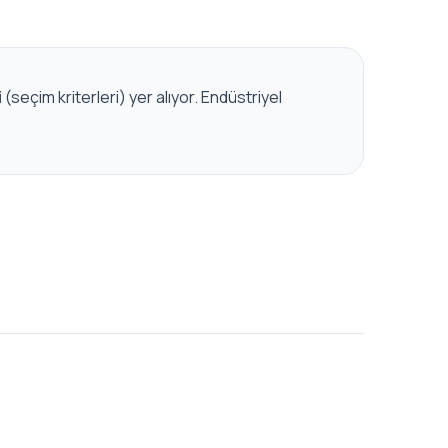
i
(seçim kriterleri) yer alıyor. Endüstriyel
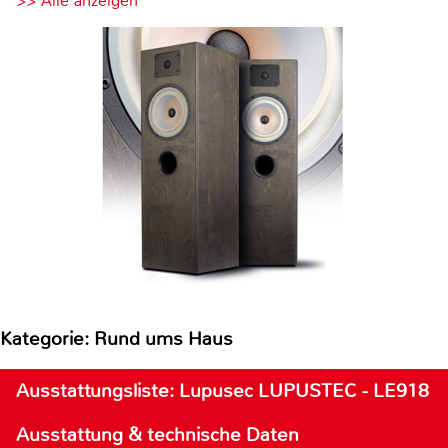
>> Alle anzeigen
Kategorie: Rund ums Haus
Ausstattungsliste: Lupusec LUPUSTEC - LE918
Ausstattung & technische Daten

-*-*-

[Task brief]: Repeat the data verbatim, excluding all pictures.

[Task response]:
i
(seçim kriterleri) yer alıyor. Endüstriyel
>> Alle anzeigen
Kategorie: Rund ums Haus
Ausstattungsliste: Lupusec LUPUSTEC - LE918
Ausstattung & technische Daten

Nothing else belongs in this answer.